Manufacturers say B&O tax relief would boost R&D
Finding qualified workers is a major challenge for Washington employers, panelists said Tuesday during a manufacturing panel discussion hosted by AWB.
The panel, part of AWB's 2018 Legislative Day and Hill Climb event, included employers from around the state who have travelled to Olympia to share their views with lawmakers on how to keep Washington's economy competitive and strong.
Tracy Wilson of DeWils Industries in Vancouver said the average factory wage at his company is $50,000 to $60,000 a year. Yet, a lack of qualified workers has hindered growth.
"So, these are good paying factory jobs, under good working conditions, and we still cannot get enough people," Wilson said.
David Rankin, of Rankin Equipment Co. in Yakima, agreed.
"Probably our biggest challenge is workforce," Rankin said.
Michael Senske of Pearson Packaging Systems in Spokane said there is not a very steady stream of employees with advanced manufacturing skills, so the company identifies talent and trains them internally.
"It’s extra expense and time," Senske said.
The manufacturing panel built on another AWB panel earlier in the day that focused, in part, on improving the public school system to better connect students with real world skills that match the jobs that companies have open right now.

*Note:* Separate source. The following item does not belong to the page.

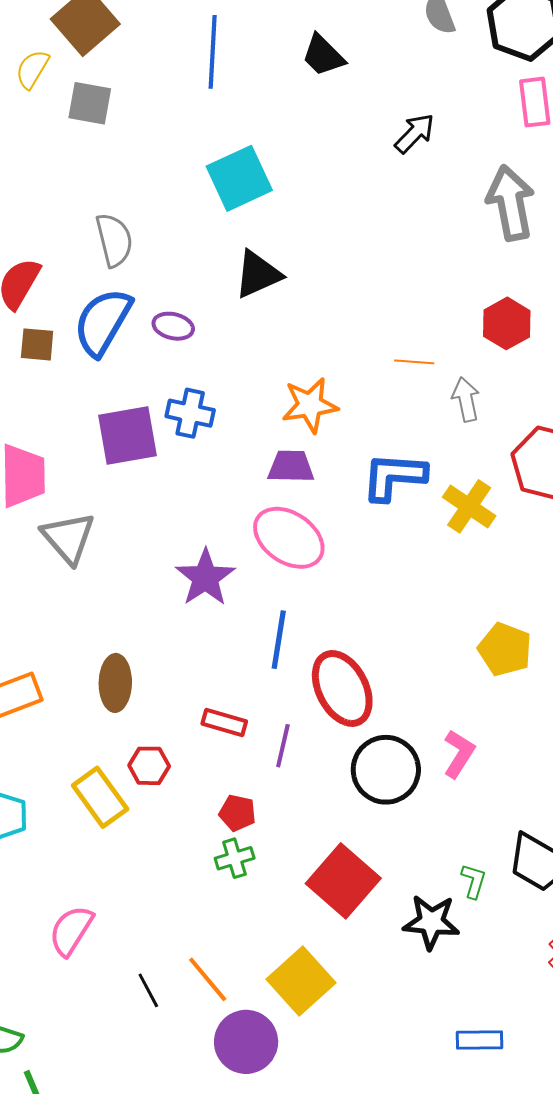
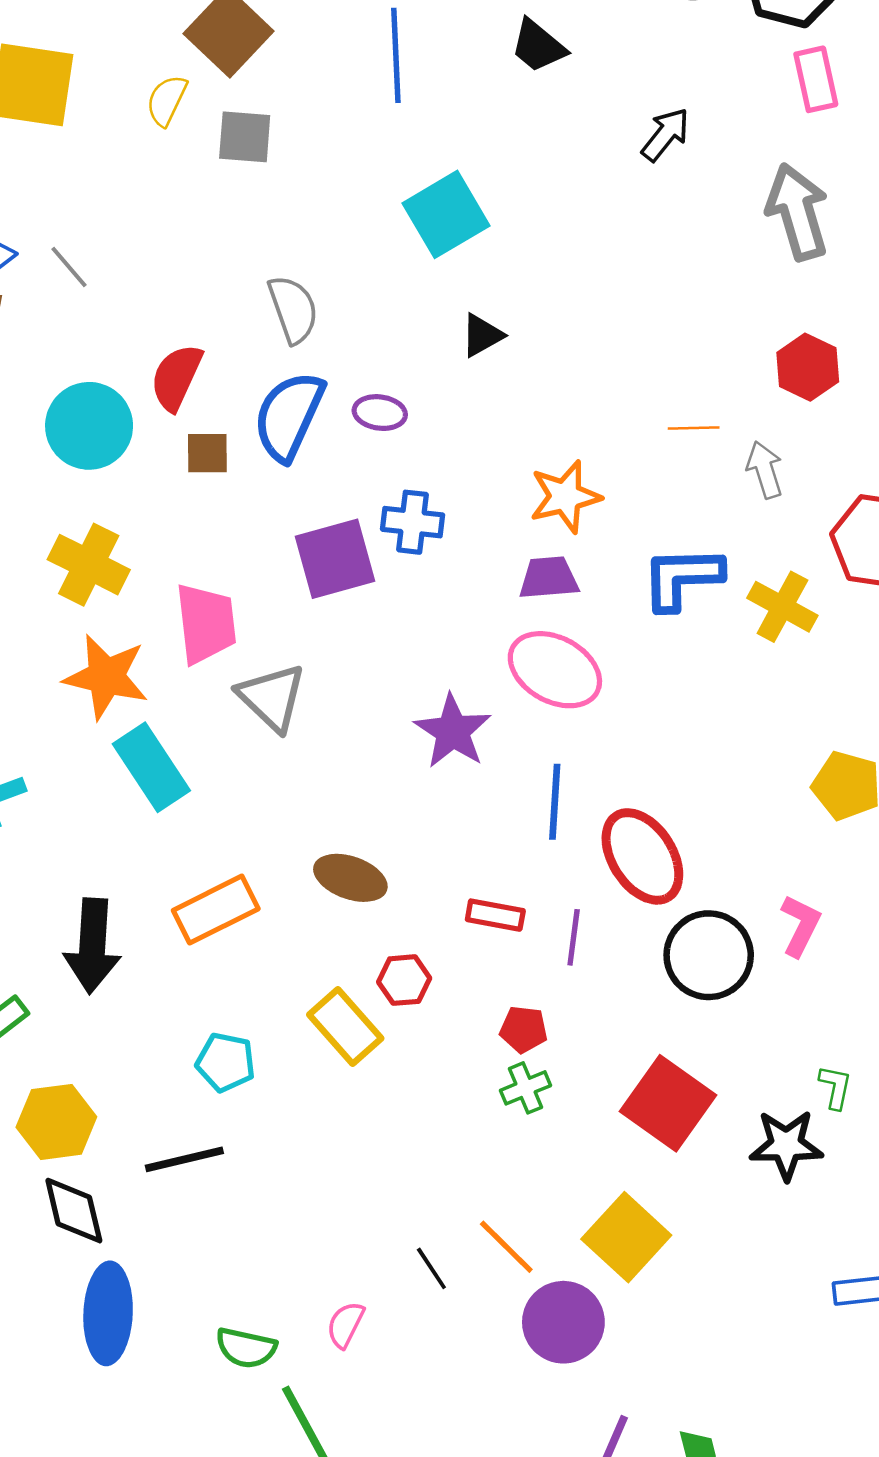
black triangle: (258, 274) -> (482, 335), size x0.7
brown ellipse: (115, 683) -> (350, 878), turned -66
pink semicircle: (71, 931) -> (345, 1325), moved, size x0.7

Education panelists discussed that not all students are matched with getting a four-year college degree, and could succeed with better vocational training.

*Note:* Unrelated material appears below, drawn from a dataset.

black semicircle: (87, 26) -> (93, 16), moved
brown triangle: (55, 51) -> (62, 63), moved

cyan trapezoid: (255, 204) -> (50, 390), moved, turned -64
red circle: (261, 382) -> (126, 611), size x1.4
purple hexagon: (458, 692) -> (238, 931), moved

The manufacturing panel also discussed the business and occupation tax relief that was approved last year but vetoed by the governor. The B & O tax relief remains a major legislative goal of AWB this year.
Gary Chandler, AWB’s vice president for government affairs and the panel moderator, asked the group what their companies would do with the savings from B & O tax relief.
Rankin mentioned training as one area his company would invest in.
"The success of our company depends on our people," Rankin said. "Leadership skills are vital, and we need to continually invest in our employees."
Senske said the vast majority of any potential savings would go into research and development and workforce development.
The panel concluded with a viewing of a new video that AWB debuted today calling on lawmakers to reinstate the B&O tax relief this year.
“I think one of the things that has been answered here today is where that money is going to go, is investing back in the business, investing back in the employees,” said Chandler.